Mit eigenen Veröffentlichungen begann Manfred Schwab, heute der "Nestor der Nürnberger Literaturszene" und unverzichtbare Integrationsgestalt, Ende der 70er mit dem Bändchen "Naherholungsräume" (1978). Politisch getönte Texte folgten, wie z.B. die Parodien und Satiren "Der entzauberte Froschkönig und andere Märchen vom Ende des Krieges" (1985), die Gedichte in "Geld oder Leben" (1987). Die Suche nach der Identität in einem sich ständig verändernden Lebensumfeld setzte sich fort, auch wenn der gereifte "Gewerkschafter" im ländlichen Gräfenberg mit seiner großen Familie samt Katzen und Hunden ein festes Zuhause fand. In den Folgejahren erschienen: "Landkarte mit blauen Flecken" (1996), "O Pegasus, Engel unter den Pferden" (1997) und "Letzter Fischladen vor der Autobahn" (1998). Ein geübter Spurensucher findet den "fränkischen Jakob vom River Jabbok" im Kürschner ("Kürschners Deutscher Literatur-Kalender") nur als Manfred Schwab verzeichnet, aber auch in "Ukrainischen Elegien" (1998) als "Abel Znorko" oder in der NGL-Anthologie "Fund im Sand" (2000) als "Nadina Dinta" mit abenteuerlichem Lebenslauf. Besonders pikant wird es, wenn Nadina Dinta alias Manfred Schwab über den Poeten Marsh Hodengard schreibt: "Marsh Hodengard will Hofpoet bei den Grimaldis werden." Stellen wir die durchgewürfelten Buchstaben von M.H. ein wenig um, kommt ein leibhaftiger fränkischer Autor heraus. Man muss nur ein wenig im Würfeln geübt sein, sich auf den "Engel unter den Pferden" schwingen und durch die Wolken der Poesie jagen.

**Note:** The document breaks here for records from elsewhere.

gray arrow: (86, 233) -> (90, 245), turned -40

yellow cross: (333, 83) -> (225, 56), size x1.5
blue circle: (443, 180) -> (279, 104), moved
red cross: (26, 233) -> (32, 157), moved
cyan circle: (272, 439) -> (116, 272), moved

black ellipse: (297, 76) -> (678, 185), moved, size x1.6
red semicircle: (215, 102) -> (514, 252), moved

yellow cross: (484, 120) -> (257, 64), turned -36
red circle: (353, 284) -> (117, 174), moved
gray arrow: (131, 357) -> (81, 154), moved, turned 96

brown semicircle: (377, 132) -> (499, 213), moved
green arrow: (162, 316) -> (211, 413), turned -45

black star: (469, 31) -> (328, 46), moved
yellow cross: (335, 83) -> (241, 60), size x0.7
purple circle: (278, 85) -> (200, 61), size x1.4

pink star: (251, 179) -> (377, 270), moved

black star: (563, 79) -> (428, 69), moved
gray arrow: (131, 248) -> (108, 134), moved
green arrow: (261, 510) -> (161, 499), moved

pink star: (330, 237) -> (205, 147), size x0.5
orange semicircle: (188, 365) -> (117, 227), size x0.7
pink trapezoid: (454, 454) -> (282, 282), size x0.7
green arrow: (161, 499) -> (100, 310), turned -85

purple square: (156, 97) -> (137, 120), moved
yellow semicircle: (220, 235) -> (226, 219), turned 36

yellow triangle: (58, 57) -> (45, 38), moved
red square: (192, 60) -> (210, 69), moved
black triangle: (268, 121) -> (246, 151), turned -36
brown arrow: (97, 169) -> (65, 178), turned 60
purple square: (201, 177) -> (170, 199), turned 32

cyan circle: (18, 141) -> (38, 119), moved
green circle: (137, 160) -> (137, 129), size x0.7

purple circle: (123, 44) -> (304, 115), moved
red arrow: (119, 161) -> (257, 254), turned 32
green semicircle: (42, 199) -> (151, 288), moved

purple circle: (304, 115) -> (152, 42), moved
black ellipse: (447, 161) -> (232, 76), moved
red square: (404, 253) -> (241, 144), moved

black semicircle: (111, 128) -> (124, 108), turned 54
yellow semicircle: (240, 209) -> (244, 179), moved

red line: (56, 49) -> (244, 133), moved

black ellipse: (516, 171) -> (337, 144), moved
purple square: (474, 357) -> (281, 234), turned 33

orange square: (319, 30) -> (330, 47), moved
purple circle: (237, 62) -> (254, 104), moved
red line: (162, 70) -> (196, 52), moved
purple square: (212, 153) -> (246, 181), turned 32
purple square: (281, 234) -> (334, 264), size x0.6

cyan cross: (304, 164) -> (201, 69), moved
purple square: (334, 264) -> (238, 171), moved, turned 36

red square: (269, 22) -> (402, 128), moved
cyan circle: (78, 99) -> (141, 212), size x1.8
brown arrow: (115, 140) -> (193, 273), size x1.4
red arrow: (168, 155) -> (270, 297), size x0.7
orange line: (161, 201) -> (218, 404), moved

Dann gelangt man möglicherweise sogar als "Ritter Wirnt" - eine weitere Verwandlung - zurück ins mittelalterliche Gräfenberg. Manfred Schwab gelingt der Parforceritt mit Bravour. So haben wir Marsh Hodengard noch nicht erlebt, wie ihn Nadina Dinta vor uns enthüllt. Und auch die "Ritter-Wirnt-Spiele" haben ihren ganz eigenen Reiz. Als mir an einem kalten Novembertag Manfred Schwab im Nürnberger Rathaus mit einem Fläschchen Schlehenmet begegnete, den Kopf in einen dichten Schal gehüllt, mit dem er sich umschlungen hatte, reagierte ich spontan: "Miß Marple im Orientexpress!" Seinen listigen Verwandlungskünsten kann man viel Vergnügliches abgewinnen, solange nicht der Ernst der politischen Tages-Ereignisse den geharnischten Poeten mit der Wort-Waffe fordert. Mit dem Wort trifft er punktgenau. Es ist besser, sich nicht mit ihm anzulegen.
In jüngster Zeit tritt Liebeslyrik immer stärker in den Vordergrund. Sie ist mit schmerzlichen Erinnerungen verbunden. "Rosen und Rosinen" verstehen sich als "Lyrische Zungenküsse". Die große Liebe gehört nicht nur einem Menschen allein. Sie verwandelt und entwickelt sich wie das "Lyrische Ich", das von Gedicht zu Gedicht in immer neue Rollen schlüpft. "Man kann nie zweimal in denselben Fluss steigen", heißt es bei Heraklit. Der Fluss, die Seele, strömt weiter. Panta rhei. Alles ist Wandel.
Lebensbetrachtung und Gesellschaftskritik vermischen sich mit Poesie, Liebe, Witz und Weisheit, nicht ohne Selbstironie und einen gehörigen Schuss Erotik. Manfred Schwab hat uns viel zu sagen. In seinen Büchern ebenso wie in seinem Programm "Poetisches Tam Tam", mit dem er durch Kulturläden, Kleinkunstbühnen und Wirtssäle in Franken unterwegs ist, wenn er auf Lesereise geht: Ein jung gebliebener Verwandlungskünstler, der sich in seiner ligurischen "Casa della poesia", seinem zweiten Wohnsitz, noch lange nicht zur Ruhe setzen will.